• FDA action: The FDA finalized a new post-market food chemical safety program that could improve oversight of chemicals already in the food supply.
  • Missing pieces: The program still lacks some key details, including clear timelines for prioritizing, assessing and mitigating chemical risks and an adequate review process for understudied chemicals.
  • Health risks persist: By failing to address risks from cancer-causing substances, cumulative health effects and more, the program leaves Americans at risk.

“All Americans deserve to know their food is safe. This new program is an important step forward, incorporating changes that we at Environmental Defense Fund have been urging for years,” said Maria Doa, Senior Director, Chemicals Policy. “At the same time, the program leaves several questions unanswered that are critical to delivering safer food.
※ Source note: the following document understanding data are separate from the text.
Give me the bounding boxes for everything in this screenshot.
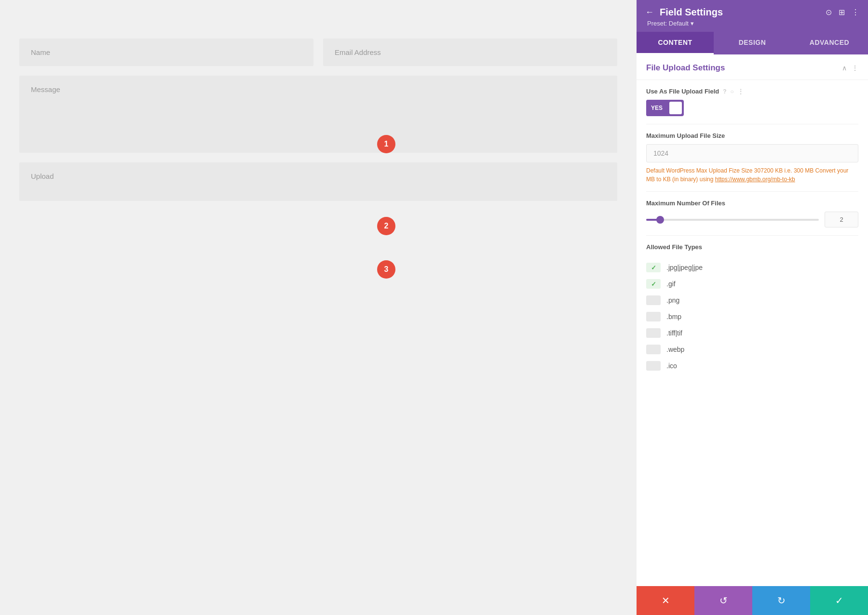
section-title: File Upload Settings bbox=[646, 63, 725, 73]
panel-header: ← Field Settings ⊙ ⊞ ⋮ Preset: Default ▾ bbox=[637, 0, 868, 32]
use-as-upload-row: Use As File Upload Field ? ○ ⋮ YES bbox=[637, 80, 868, 124]
checkbox-tiff[interactable] bbox=[646, 328, 661, 338]
max-file-size-label: Maximum Upload File Size bbox=[646, 132, 858, 139]
save-button[interactable]: ✓ bbox=[810, 586, 868, 615]
tab-content[interactable]: Content bbox=[637, 32, 714, 54]
panel-title: Field Settings bbox=[660, 7, 723, 18]
slider-thumb[interactable] bbox=[656, 216, 664, 224]
max-files-label: Maximum Number Of Files bbox=[646, 200, 858, 207]
radio-icon[interactable]: ○ bbox=[731, 88, 734, 95]
back-button[interactable]: ← bbox=[645, 7, 654, 17]
more-icon[interactable]: ⋮ bbox=[852, 8, 859, 17]
section-controls: ∧ ⋮ bbox=[842, 64, 858, 72]
label-bmp: .bmp bbox=[666, 313, 681, 321]
message-field[interactable]: Message bbox=[19, 76, 617, 153]
name-field[interactable]: Name bbox=[19, 39, 313, 66]
use-as-upload-label: Use As File Upload Field ? ○ ⋮ bbox=[646, 88, 858, 95]
redo-button[interactable]: ↻ bbox=[752, 586, 810, 615]
form-row-upload: Upload bbox=[19, 162, 617, 201]
section-more-icon[interactable]: ⋮ bbox=[852, 64, 858, 72]
file-type-bmp: .bmp bbox=[646, 308, 858, 325]
allowed-file-types-row: Allowed File Types bbox=[637, 236, 868, 259]
max-file-size-input[interactable] bbox=[646, 144, 858, 162]
canvas-area: 1 2 3 Name Email Address Message Upload bbox=[0, 0, 637, 615]
file-type-png: .png bbox=[646, 292, 858, 308]
allowed-file-types-label: Allowed File Types bbox=[646, 243, 858, 251]
max-file-size-row: Maximum Upload File Size Default WordPre… bbox=[637, 124, 868, 191]
slider-value-input[interactable] bbox=[825, 212, 858, 227]
settings-panel: ← Field Settings ⊙ ⊞ ⋮ Preset: Default ▾… bbox=[637, 0, 868, 615]
checkbox-png[interactable] bbox=[646, 295, 661, 305]
step-badge-3: 3 bbox=[377, 260, 395, 279]
slider-row bbox=[646, 212, 858, 227]
checkbox-webp[interactable] bbox=[646, 345, 661, 354]
preview-icon[interactable]: ⊙ bbox=[826, 8, 832, 17]
label-webp: .webp bbox=[666, 346, 684, 353]
checkbox-bmp[interactable] bbox=[646, 312, 661, 321]
label-more-icon[interactable]: ⋮ bbox=[738, 88, 744, 95]
step-badge-2: 2 bbox=[377, 217, 395, 235]
help-text: Default WordPress Max Upload Fize Size 3… bbox=[646, 166, 858, 184]
cancel-button[interactable]: ✕ bbox=[637, 586, 694, 615]
email-field[interactable]: Email Address bbox=[323, 39, 617, 66]
label-png: .png bbox=[666, 296, 679, 304]
step-badge-1: 1 bbox=[377, 135, 395, 153]
undo-button[interactable]: ↺ bbox=[694, 586, 752, 615]
slider-track[interactable] bbox=[646, 219, 819, 221]
file-type-ico: .ico bbox=[646, 358, 858, 374]
file-type-jpg: ✓ .jpg|jpeg|jpe bbox=[646, 259, 858, 276]
panel-footer: ✕ ↺ ↻ ✓ bbox=[637, 586, 868, 615]
checkbox-ico[interactable] bbox=[646, 361, 661, 371]
label-jpg: .jpg|jpeg|jpe bbox=[666, 264, 703, 271]
help-icon[interactable]: ? bbox=[723, 88, 726, 95]
file-type-gif: ✓ .gif bbox=[646, 276, 858, 292]
panel-content: File Upload Settings ∧ ⋮ Use As File Upl… bbox=[637, 54, 868, 615]
checkbox-gif[interactable]: ✓ bbox=[646, 279, 661, 289]
tab-advanced[interactable]: Advanced bbox=[791, 32, 868, 54]
preset-label[interactable]: Preset: Default ▾ bbox=[645, 20, 859, 27]
use-as-upload-toggle[interactable]: YES bbox=[646, 100, 684, 116]
toggle-yes-label: YES bbox=[646, 100, 667, 116]
toggle-handle bbox=[669, 102, 682, 114]
form-row-message: Message bbox=[19, 76, 617, 153]
label-gif: .gif bbox=[666, 280, 676, 288]
form-row-name-email: Name Email Address bbox=[19, 39, 617, 66]
section-header: File Upload Settings ∧ ⋮ bbox=[637, 54, 868, 80]
help-link[interactable]: https://www.gbmb.org/mb-to-kb bbox=[715, 176, 795, 183]
checkmark-gif: ✓ bbox=[651, 281, 656, 288]
collapse-icon[interactable]: ∧ bbox=[842, 64, 847, 72]
upload-field[interactable]: Upload bbox=[19, 162, 617, 201]
label-tiff: .tiff|tif bbox=[666, 329, 682, 337]
max-files-row: Maximum Number Of Files bbox=[637, 192, 868, 235]
file-type-webp: .webp bbox=[646, 341, 858, 358]
label-ico: .ico bbox=[666, 362, 677, 370]
panel-icons: ⊙ ⊞ ⋮ bbox=[826, 8, 859, 17]
layout-icon[interactable]: ⊞ bbox=[839, 8, 845, 17]
checkbox-jpg[interactable]: ✓ bbox=[646, 263, 661, 272]
checkmark-jpg: ✓ bbox=[651, 264, 656, 271]
panel-tabs: Content Design Advanced bbox=[637, 32, 868, 54]
file-types-list: ✓ .jpg|jpeg|jpe ✓ .gif .png .bmp bbox=[637, 259, 868, 382]
tab-design[interactable]: Design bbox=[714, 32, 791, 54]
file-type-tiff: .tiff|tif bbox=[646, 325, 858, 341]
It fails to fully ban carcinogens and address cumulative effects, leaving pathways open for harmful chemicals to still end up in Americans’ food.”

Real improvements made, but too many risks remain

The FDA recently finalized its food chemical safety post-market assessment program, a step forward toward reducing health harms from chemicals in food that Americans have been exposed to for years, if not decades. However, the program leaves vital questions unanswered and fails to adequately address cancer-causing chemicals and other major risks.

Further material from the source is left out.